▶ What you have to do
Every line from the one containing "所属事務所StarCrewを通じて新しいプロジェ" to the one containing "характеристиками" in the records below, both included, must be set down exactly, and no other line.

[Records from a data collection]
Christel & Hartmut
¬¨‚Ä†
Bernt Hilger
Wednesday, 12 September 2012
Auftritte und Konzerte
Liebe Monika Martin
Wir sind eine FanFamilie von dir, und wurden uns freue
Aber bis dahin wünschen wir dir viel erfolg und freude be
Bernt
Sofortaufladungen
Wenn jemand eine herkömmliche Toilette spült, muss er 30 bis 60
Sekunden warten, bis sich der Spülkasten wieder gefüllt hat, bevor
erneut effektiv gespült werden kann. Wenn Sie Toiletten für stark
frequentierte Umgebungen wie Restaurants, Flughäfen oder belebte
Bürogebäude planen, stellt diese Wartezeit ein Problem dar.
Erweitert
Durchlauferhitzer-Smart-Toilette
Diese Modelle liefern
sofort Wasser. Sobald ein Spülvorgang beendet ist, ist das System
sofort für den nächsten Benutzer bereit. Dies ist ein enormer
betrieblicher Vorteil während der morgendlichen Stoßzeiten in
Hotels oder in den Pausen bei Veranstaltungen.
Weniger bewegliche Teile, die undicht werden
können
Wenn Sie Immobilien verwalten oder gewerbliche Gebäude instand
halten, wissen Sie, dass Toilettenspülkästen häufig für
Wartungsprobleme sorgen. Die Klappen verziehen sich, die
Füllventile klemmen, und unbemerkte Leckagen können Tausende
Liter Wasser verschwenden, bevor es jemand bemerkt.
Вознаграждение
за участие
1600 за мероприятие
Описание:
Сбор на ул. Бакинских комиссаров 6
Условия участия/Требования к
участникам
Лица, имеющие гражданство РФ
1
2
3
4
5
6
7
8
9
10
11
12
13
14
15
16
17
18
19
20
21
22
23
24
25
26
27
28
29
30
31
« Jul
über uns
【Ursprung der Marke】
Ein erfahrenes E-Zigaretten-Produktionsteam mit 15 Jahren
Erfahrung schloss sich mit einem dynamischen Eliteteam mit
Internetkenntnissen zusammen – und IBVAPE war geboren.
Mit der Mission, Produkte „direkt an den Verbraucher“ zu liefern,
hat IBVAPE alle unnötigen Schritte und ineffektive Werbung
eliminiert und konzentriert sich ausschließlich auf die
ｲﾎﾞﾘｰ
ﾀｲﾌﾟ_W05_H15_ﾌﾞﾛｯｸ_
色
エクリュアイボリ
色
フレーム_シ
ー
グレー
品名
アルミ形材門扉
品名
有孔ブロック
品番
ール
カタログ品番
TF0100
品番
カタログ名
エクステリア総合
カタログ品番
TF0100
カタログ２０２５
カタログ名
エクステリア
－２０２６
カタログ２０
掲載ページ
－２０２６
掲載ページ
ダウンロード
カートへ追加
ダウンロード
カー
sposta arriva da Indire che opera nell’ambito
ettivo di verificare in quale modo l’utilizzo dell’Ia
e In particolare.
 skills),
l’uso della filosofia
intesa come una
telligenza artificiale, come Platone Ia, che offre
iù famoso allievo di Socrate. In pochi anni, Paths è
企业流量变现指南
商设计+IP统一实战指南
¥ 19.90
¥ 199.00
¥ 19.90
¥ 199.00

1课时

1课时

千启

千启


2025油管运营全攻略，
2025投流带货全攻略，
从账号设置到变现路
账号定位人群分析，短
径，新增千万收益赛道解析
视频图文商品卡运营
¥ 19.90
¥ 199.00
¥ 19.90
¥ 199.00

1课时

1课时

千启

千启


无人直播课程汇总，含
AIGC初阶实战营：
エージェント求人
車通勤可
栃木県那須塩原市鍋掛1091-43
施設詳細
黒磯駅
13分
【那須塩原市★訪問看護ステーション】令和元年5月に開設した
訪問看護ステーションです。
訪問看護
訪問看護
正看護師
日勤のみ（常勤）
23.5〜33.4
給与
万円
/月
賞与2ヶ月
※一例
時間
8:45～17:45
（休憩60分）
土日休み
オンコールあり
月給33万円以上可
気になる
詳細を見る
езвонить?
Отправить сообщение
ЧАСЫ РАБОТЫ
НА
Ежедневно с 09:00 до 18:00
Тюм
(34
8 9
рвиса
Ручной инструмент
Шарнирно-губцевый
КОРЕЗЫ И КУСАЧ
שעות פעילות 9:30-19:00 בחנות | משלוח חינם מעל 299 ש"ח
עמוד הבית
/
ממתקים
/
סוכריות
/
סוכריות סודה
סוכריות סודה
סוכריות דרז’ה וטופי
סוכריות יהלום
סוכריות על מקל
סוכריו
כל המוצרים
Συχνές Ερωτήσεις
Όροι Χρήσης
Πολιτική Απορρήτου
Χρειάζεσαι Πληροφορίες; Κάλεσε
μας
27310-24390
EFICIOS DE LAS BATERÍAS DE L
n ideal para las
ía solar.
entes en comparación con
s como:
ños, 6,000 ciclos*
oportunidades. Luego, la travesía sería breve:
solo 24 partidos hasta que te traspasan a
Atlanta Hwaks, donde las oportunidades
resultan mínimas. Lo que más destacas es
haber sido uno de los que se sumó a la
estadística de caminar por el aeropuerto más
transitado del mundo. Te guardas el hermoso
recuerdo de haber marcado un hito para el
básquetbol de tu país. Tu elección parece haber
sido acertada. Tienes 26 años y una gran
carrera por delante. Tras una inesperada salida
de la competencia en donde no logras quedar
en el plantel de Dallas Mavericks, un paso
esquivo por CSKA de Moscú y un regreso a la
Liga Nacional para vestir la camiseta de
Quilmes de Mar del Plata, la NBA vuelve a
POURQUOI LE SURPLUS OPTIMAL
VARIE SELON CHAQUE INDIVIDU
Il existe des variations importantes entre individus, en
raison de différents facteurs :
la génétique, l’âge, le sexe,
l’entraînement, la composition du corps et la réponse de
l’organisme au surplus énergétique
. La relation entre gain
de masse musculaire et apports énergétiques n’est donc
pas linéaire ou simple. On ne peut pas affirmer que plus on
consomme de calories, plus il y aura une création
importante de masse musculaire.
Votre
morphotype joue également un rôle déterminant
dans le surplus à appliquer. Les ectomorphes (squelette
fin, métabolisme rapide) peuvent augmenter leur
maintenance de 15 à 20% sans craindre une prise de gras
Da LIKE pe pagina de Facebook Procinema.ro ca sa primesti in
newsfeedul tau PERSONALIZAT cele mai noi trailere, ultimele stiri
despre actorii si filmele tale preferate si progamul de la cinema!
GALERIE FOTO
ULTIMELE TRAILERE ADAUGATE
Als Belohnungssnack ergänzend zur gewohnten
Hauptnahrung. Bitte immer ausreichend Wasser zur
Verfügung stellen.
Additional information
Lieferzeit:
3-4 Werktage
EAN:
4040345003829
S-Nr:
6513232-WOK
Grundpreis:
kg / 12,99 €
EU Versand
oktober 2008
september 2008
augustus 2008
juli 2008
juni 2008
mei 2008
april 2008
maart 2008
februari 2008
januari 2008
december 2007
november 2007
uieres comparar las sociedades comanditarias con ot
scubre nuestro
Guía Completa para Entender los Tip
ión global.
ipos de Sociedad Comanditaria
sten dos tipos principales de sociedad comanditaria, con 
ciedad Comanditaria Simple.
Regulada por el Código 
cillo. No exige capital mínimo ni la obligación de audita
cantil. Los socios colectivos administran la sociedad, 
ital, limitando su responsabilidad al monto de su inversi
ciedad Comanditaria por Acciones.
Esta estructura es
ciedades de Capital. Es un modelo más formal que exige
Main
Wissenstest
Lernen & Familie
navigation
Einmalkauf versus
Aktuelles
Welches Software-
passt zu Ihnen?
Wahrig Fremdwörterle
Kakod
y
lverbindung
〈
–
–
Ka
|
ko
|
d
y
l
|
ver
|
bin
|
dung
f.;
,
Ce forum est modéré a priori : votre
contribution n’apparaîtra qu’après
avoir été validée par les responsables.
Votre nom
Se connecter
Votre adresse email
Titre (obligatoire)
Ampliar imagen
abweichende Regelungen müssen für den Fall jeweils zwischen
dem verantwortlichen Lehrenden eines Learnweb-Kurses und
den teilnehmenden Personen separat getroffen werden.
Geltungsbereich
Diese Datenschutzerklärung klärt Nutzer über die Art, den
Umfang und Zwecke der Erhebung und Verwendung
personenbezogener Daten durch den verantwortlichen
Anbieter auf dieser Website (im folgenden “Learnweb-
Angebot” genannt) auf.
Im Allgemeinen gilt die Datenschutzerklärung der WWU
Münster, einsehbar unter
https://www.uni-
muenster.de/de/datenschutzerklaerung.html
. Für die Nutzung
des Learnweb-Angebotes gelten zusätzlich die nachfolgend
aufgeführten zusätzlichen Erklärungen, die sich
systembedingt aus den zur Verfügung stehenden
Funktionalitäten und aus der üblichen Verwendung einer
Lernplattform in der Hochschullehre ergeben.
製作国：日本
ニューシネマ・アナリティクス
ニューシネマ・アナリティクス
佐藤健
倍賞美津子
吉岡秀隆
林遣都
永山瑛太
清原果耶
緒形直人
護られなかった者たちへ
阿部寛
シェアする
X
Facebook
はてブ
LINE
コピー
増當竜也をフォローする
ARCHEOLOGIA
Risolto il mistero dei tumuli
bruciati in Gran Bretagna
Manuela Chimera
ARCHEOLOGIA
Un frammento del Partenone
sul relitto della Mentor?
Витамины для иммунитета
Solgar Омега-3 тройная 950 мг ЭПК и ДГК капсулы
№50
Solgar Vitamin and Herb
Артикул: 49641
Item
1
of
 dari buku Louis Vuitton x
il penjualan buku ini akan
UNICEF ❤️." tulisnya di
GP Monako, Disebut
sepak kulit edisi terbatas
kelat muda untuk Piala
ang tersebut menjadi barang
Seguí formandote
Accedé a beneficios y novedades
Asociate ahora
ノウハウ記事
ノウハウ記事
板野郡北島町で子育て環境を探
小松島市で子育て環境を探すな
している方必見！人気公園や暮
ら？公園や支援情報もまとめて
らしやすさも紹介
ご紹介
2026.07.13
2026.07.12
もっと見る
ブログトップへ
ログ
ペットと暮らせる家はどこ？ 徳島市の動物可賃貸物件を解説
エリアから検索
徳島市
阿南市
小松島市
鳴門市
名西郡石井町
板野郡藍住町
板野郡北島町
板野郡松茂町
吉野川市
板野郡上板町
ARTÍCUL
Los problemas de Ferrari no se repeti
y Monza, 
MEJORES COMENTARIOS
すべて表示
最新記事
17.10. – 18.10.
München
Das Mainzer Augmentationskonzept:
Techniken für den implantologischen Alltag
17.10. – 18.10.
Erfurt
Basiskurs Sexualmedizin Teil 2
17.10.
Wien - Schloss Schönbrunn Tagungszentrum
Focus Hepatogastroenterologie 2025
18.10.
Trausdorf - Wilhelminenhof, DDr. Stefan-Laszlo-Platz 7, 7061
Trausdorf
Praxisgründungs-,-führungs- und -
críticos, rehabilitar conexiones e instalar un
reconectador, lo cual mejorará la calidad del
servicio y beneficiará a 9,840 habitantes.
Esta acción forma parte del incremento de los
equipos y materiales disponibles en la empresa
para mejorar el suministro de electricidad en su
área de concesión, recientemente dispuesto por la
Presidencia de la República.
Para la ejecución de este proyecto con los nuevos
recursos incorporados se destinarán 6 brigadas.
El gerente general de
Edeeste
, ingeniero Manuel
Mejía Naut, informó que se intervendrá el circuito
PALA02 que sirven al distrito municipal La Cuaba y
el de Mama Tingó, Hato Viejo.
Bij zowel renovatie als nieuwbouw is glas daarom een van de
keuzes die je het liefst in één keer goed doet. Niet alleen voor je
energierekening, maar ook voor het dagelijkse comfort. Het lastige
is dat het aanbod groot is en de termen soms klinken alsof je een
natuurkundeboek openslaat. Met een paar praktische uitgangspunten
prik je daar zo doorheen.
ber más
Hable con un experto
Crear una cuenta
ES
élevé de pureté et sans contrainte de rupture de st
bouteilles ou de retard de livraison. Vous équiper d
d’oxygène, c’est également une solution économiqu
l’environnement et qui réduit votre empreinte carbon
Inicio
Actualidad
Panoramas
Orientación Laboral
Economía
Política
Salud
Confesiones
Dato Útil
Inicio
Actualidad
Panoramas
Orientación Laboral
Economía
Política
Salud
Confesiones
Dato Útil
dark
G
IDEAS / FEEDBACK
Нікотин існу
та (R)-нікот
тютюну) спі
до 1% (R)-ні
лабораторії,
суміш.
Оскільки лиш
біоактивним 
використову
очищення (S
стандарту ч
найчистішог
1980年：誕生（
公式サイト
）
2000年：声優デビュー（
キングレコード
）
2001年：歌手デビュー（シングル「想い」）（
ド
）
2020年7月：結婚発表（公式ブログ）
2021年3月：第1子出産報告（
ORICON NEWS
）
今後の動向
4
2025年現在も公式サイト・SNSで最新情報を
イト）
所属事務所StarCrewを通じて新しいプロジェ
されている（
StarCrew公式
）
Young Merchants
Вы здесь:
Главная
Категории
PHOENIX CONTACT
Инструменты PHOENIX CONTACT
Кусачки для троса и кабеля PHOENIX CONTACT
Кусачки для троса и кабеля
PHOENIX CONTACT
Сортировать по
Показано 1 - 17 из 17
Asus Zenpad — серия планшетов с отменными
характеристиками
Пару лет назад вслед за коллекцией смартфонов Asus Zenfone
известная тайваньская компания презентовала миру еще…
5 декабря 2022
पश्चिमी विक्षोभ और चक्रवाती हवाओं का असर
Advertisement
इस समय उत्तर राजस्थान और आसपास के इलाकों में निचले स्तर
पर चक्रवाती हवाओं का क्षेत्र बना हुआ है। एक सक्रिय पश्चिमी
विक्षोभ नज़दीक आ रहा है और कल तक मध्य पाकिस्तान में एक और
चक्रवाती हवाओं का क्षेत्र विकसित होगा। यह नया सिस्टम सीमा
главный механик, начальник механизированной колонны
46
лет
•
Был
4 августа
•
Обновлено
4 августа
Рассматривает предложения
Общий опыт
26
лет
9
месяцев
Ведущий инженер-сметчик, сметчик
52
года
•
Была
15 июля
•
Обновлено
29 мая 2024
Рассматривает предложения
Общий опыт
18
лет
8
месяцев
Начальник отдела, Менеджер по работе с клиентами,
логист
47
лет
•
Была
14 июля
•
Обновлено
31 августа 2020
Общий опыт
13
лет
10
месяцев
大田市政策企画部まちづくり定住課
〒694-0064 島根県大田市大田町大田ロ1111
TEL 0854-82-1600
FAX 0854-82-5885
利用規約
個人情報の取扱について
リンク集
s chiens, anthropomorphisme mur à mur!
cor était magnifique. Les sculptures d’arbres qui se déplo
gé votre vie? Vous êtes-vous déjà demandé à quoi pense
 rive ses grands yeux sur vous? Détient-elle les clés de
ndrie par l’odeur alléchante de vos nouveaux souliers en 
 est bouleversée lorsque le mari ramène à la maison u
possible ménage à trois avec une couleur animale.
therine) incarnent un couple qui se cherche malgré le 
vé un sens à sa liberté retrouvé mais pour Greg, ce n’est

▶ Finished task
所属事務所StarCrewを通じて新しいプロジェ
されている（
StarCrew公式
）
Young Merchants
Вы здесь:
Главная
Категории
PHOENIX CONTACT
Инструменты PHOENIX CONTACT
Кусачки для троса и кабеля PHOENIX CONTACT
Кусачки для троса и кабеля
PHOENIX CONTACT
Сортировать по
Показано 1 - 17 из 17
Asus Zenpad — серия планшетов с отменными
характеристиками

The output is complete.